This, it has to be said, is a relative doddle. Producer Tony Visconti has suggested that The Next Day is of a piece with 1979's Lodger and, as on that record, Bowie spends a lot of The Next Day experimenting with his vocal delivery, offering, among other things, a peculiar nasal drone on the title track and a doomy, tortured lowing that recalls Walker – him again – on the closing Heat. The dense web of screaming feedback that ends Where Does the Grass Grow? recalls the climax of Boys Keep Swinging, while the fantastic If You Can See Me has some of the relentless propulsion of Move On, although it's perhaps worth noting that the latter track was about the joyous freedom of travel, while the characters here are unable to escape the shadowy forces controlling their lives however far they run: "if you can see me, I can see you," reiterates the chorus, Big Brother-ishly. That aside, the comparison with Lodger might be pitching it a bit high. It's perhaps the least well-regarded album of original material Bowie released in the 70s, but that tells you more about the astonishing quality of the records that preceded it than it does Lodger itself. If there are some intriguing musical decisions on The Next Day – the honking baritone sax that gives the feral gang of Dirty Boys a curiously lurching, ungainly gait; the vocal rendering of the Shadows' Apache that constitutes Where Does the Grass Grow?'s hook, the ominous, fretless-bass-decorated shudder of Heat – there's none of Lodger's unfettered experimentalism, nothing as authentically bizarre asYassassin or African Night Flight.


What The Next Day has that perhaps Lodger didn't is something more prosaic. Whatever else he's been doing, clearly at least some of the last decade has been spent carefully crafting inarguable tunes. Its melody shifting from weary sigh to frantic angst, I'd Rather Be High is utterly beautiful; The Stars (Are Out Tonight) supports its Brad-Pitt-is-an-alien thesis with a fantastic chorus, all the more potent for the fact that it takes an age to arrive; Valentine's Day is so deceptively sweet that the bleakness of its subject matter – another tyrant, bent on crushing the world beneath his heels – doesn't initially register.

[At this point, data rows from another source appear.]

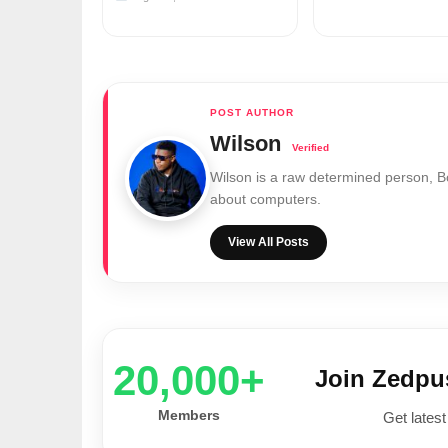
Wilson
Wilson is a raw determined person, 
about computers.
View All Posts
20,000+
Join Zedp
Members
Get latest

Despite the lyrical density, The Next Day's success rests on simple pleasures, not a phrase you'd ever use to describe Lodger or Station to Station. You could argue that means the naysayers still have a point. For all the pointers it offers in that direction, The Next Day isn't the equal of Bowie's 70s work: but then, the man himself might reasonably argue, what is? Perhaps it's destined to be remembered more for the unexpected manner in which it was announced than its contents. That doesn't seem a fair fate for an album that's thought-provoking, strange and filled with great songs. Listening to The Next Day makes you hope it's not a one-off, that his return continues apace: no mean feat, given that listening to a new album by most of his peers makes you wish they'd stick to playing the greatest hits.